* **Records provided**:
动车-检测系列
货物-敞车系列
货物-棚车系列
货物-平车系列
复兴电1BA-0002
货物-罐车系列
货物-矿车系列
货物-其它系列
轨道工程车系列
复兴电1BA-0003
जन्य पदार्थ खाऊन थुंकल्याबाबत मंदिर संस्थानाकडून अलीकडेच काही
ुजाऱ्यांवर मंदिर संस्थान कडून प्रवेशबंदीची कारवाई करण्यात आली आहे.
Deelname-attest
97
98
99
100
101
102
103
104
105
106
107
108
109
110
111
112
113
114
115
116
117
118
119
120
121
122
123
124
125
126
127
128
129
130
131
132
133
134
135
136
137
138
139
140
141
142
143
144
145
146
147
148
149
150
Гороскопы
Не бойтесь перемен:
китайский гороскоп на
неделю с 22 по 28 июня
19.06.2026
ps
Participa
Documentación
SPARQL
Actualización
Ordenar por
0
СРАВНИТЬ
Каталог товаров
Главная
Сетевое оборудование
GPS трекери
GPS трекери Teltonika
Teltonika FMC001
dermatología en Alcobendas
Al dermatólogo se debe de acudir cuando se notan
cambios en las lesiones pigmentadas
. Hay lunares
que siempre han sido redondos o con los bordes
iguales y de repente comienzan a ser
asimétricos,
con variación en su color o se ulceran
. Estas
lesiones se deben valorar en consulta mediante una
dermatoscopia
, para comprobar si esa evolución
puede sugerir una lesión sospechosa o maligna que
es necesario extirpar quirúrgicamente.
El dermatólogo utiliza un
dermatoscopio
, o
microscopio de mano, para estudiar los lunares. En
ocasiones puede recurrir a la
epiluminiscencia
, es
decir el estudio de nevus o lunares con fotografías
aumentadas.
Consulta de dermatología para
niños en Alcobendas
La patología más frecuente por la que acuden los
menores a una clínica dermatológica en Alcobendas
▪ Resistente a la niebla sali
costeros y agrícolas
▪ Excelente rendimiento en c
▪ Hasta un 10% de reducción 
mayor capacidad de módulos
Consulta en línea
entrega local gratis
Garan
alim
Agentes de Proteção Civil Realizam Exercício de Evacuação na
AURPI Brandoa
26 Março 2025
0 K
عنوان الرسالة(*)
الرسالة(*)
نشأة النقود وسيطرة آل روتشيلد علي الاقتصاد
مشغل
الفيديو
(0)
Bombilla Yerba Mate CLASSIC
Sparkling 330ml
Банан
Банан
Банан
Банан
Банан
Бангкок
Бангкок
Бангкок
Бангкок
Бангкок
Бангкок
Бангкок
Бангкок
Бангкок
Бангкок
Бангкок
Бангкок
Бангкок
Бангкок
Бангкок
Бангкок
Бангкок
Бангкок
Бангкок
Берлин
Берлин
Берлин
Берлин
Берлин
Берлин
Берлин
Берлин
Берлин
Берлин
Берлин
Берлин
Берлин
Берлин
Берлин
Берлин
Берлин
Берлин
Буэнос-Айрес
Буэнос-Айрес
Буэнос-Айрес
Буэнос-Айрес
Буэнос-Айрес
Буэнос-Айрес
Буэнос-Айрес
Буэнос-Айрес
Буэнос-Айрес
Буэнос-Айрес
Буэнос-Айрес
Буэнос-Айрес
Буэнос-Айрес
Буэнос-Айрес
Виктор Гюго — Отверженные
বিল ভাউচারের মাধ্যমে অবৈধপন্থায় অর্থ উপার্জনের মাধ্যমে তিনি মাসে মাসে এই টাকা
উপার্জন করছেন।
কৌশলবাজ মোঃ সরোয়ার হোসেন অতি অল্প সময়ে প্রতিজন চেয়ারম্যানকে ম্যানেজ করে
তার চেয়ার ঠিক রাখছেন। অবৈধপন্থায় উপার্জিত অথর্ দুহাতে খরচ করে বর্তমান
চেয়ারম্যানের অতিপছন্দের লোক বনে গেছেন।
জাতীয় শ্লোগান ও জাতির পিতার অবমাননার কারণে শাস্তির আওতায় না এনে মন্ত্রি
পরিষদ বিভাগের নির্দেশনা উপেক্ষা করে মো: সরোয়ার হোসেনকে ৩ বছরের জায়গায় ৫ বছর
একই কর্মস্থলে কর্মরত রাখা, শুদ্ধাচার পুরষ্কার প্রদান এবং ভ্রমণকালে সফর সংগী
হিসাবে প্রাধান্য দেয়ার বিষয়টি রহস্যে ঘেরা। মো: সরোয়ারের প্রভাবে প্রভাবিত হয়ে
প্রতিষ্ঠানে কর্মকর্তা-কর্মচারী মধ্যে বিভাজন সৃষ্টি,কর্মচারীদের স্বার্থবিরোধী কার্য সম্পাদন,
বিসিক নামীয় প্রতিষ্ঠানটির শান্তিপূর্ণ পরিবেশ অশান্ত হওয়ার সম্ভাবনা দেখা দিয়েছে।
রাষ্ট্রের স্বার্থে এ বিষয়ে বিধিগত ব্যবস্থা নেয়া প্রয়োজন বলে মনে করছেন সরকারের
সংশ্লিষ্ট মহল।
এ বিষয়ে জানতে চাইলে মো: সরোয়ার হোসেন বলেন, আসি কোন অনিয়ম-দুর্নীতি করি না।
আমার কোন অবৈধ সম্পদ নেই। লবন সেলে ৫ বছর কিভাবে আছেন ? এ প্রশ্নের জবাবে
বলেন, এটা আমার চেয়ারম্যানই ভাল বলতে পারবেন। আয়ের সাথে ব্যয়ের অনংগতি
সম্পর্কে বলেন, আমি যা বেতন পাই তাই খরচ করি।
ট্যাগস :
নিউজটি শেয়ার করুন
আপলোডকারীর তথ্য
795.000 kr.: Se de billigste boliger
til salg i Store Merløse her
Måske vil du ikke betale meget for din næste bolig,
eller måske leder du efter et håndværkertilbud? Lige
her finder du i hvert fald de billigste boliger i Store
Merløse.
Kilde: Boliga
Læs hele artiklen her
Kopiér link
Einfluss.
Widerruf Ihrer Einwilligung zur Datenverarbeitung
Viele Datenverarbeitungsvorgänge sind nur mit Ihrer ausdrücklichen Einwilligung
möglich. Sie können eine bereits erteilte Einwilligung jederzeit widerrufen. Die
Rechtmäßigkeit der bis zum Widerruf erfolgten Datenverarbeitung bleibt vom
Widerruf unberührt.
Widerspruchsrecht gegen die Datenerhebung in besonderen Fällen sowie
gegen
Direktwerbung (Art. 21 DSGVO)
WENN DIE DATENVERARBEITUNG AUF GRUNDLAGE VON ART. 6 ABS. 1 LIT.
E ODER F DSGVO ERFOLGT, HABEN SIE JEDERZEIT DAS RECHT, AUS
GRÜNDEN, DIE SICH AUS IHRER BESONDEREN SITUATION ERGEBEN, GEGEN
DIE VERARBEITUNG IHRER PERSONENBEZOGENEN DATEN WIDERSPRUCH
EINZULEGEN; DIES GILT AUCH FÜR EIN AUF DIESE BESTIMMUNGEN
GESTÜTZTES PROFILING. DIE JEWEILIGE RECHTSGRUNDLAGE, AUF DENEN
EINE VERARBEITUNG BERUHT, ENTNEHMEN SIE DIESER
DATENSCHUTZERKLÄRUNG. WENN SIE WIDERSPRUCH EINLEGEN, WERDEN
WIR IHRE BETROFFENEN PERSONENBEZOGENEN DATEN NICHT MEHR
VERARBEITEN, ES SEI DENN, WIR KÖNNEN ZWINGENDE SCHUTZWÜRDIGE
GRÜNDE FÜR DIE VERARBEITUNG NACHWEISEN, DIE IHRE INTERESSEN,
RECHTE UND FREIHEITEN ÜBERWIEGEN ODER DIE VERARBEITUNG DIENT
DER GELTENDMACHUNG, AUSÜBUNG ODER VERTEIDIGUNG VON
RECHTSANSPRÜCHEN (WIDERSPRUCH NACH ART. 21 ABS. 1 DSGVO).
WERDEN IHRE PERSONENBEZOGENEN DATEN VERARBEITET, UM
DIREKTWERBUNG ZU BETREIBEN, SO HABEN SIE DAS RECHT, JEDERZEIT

* **Task goal**: Everything from the line with "Rechtmäßigkeit der bis" to the last line of the data is what to return, word for word; leave out the rest.

* **Result of the exercise**:
Rechtmäßigkeit der bis zum Widerruf erfolgten Datenverarbeitung bleibt vom
Widerruf unberührt.
Widerspruchsrecht gegen die Datenerhebung in besonderen Fällen sowie
gegen
Direktwerbung (Art. 21 DSGVO)
WENN DIE DATENVERARBEITUNG AUF GRUNDLAGE VON ART. 6 ABS. 1 LIT.
E ODER F DSGVO ERFOLGT, HABEN SIE JEDERZEIT DAS RECHT, AUS
GRÜNDEN, DIE SICH AUS IHRER BESONDEREN SITUATION ERGEBEN, GEGEN
DIE VERARBEITUNG IHRER PERSONENBEZOGENEN DATEN WIDERSPRUCH
EINZULEGEN; DIES GILT AUCH FÜR EIN AUF DIESE BESTIMMUNGEN
GESTÜTZTES PROFILING. DIE JEWEILIGE RECHTSGRUNDLAGE, AUF DENEN
EINE VERARBEITUNG BERUHT, ENTNEHMEN SIE DIESER
DATENSCHUTZERKLÄRUNG. WENN SIE WIDERSPRUCH EINLEGEN, WERDEN
WIR IHRE BETROFFENEN PERSONENBEZOGENEN DATEN NICHT MEHR
VERARBEITEN, ES SEI DENN, WIR KÖNNEN ZWINGENDE SCHUTZWÜRDIGE
GRÜNDE FÜR DIE VERARBEITUNG NACHWEISEN, DIE IHRE INTERESSEN,
RECHTE UND FREIHEITEN ÜBERWIEGEN ODER DIE VERARBEITUNG DIENT
DER GELTENDMACHUNG, AUSÜBUNG ODER VERTEIDIGUNG VON
RECHTSANSPRÜCHEN (WIDERSPRUCH NACH ART. 21 ABS. 1 DSGVO).
WERDEN IHRE PERSONENBEZOGENEN DATEN VERARBEITET, UM
DIREKTWERBUNG ZU BETREIBEN, SO HABEN SIE DAS RECHT, JEDERZEIT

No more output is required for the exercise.